Clive McCay a Cornell University nutritionist demonstrated that putting young rats on near-starvation diets made them slow growing and extraordinarily long lived. Calorie restriction has been shown to extend maximum life span in species ranging from yeast to dogs, with preliminary evidence implying monkeys too. As I have mentioned in previous blogs starvation suppresses seizures. So these starvation effects within the brain are simply impressive, huge in fact in terms of metabolic effects. Which is exactly their associated relevance demonstrated in recent Ketogenic Diet (KD) experiments, here’s the authors conclusions: ‘In summary, this study demonstrates that KD inhibits mTOR pathway signaling in the brain and liver of healthy rats, and prevents late hippocampal mTOR activation after KA-induced SE(status epilepticus).

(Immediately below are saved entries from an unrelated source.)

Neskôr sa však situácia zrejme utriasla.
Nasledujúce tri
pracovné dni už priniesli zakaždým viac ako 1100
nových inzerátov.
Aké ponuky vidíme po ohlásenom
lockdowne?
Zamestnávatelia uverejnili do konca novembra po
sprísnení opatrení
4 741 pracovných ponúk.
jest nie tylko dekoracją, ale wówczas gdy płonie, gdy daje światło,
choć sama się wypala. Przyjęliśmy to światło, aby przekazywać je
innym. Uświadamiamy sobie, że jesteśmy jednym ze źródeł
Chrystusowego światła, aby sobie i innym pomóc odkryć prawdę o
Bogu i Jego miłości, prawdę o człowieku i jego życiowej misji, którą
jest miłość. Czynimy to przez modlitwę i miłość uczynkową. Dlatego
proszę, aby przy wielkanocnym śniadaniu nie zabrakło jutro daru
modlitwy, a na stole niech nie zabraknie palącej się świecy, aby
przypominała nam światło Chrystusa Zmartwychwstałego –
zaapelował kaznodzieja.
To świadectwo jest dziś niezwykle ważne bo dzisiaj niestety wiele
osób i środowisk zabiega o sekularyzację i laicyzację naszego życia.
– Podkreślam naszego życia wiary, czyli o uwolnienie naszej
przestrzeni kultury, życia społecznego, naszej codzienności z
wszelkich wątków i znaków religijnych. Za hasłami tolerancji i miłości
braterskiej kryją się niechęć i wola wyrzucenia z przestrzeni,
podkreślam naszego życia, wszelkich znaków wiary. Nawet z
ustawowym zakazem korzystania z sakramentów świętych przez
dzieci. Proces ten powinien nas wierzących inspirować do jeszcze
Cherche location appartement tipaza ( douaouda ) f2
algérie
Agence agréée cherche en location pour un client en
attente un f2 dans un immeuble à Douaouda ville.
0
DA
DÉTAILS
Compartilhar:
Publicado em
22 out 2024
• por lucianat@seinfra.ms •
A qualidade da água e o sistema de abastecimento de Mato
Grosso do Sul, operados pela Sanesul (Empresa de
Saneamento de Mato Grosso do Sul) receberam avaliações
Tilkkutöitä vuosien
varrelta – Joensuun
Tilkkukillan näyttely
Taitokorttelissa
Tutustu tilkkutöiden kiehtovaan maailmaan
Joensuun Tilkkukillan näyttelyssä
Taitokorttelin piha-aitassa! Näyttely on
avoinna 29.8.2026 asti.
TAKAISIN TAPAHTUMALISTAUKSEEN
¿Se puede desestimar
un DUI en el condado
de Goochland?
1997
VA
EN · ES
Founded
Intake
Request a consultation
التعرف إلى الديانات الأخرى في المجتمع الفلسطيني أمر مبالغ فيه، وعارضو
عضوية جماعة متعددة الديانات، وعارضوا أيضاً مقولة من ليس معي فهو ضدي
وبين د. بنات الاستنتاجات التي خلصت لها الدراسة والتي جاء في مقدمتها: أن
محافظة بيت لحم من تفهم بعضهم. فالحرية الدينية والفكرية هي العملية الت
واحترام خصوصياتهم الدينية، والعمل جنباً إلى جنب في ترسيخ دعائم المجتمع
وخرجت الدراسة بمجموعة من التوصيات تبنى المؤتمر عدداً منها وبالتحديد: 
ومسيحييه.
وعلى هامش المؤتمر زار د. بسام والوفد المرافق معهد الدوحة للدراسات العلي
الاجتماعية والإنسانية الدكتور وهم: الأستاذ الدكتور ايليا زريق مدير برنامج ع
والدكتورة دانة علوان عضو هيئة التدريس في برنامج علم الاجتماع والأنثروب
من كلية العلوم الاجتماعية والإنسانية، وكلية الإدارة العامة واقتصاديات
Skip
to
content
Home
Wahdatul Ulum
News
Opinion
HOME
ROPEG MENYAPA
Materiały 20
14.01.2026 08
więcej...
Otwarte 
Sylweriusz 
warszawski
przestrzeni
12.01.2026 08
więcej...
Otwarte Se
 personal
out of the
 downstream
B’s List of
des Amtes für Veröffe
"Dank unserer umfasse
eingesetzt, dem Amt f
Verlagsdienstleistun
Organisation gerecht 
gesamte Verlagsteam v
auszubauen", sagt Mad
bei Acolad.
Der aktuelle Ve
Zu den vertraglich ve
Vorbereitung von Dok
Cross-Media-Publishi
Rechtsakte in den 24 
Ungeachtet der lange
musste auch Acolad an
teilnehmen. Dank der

This mTOR inhibition may underlie some of the physiologic effects of KD, including growth impairment, anticonvulsant actions, and potential antiepileptogenic effects. Further studies are necessary to prove a causal relationship between mTOR inhibition and antiepileptogenic actions of the KD.’ cited from The ketogenic diet inhibits the mammalian target of rapamycin (mTOR) pathway Sharon S. McDaniel, Nicholas R. Rensing, Liu Lin Thio, Kelvin A. Yamada, and Michael Wong Epilepsia 52(3):e7–e11, 2011
‘By the early 200s researchers knew enough about TOR’s functions to suspect that blocking its influence in cells might mimic caloric restriction,’ which was reported in the cited Epilepsia paper above, testing mice with the ketogenic diet. ‘In 2003 Tibor Vellai, a Hungarian researcher visiting at the University of Friebourg in Switzerland, led a round-worm study offering the first evidence that inhibiting TOR may oppose aging: his experimental manipulations involved genetically suppressing TOR synthesis in worms, his colleague team doubled the worms’ average life span.’ Similar findings in a variety of other species including fruit flies, yeast cells confirmed this increased longevity of Vellai, but also inhibited mutant genes already known to extend life span. Experiments involving roundworms performed about a decade earlier whose mean and maximum life spans were doubled by mutations which were later shown to interrupt their species’ particular method of insulin signalling. The discovery that aging could be dramatically slowed by altering a single gene pointed to human aging might be retarded with drugs. ‘
If you Google Michael N Hall and TOR one of the citations found is an essay entitled : TOR SIGNALLING: FROM BENCH TO BEDSIDE written by Michael N. Hall. The report is highly detailed but the essence for me is striking. Here are some of the observations in Michael Halls own words. ” The TOR signaling pathway appears to be a primordial pathway that has been conserved throughout eukaryotic evolution to control the fundamental process of cell growth.” Here’s another tensegrity talk statement, ” The TOR-2-unique branch so far contains a single effector pathway that controls the polarized organization of the actin cytoskeleton. We view this branch as mediating the spatial control of cell growth.” The next statement is my favorite, ” Schreiber and colleagues have referred to TOR as a multichannel processor ( Shamjii et al, 2000)” So not only does TOR sense nutrients it links into the cytoskeleton, in other words the cells together in their architecture of form sense the availability or deprivation of nutrients by the shape of their form, which is what I have called shape sensing. mTOR also integrates nutrient and insulin signals to control cell growth with an interactor called raptor, also linking with scaffold proteins, that act as amino acid sensors. So where ever you look in cells, there are all these multichannel processor TOR links into the cytoskeleton So what is the conclusion? The cell’s shape senses itself, it’s tensegrity based shape sensing.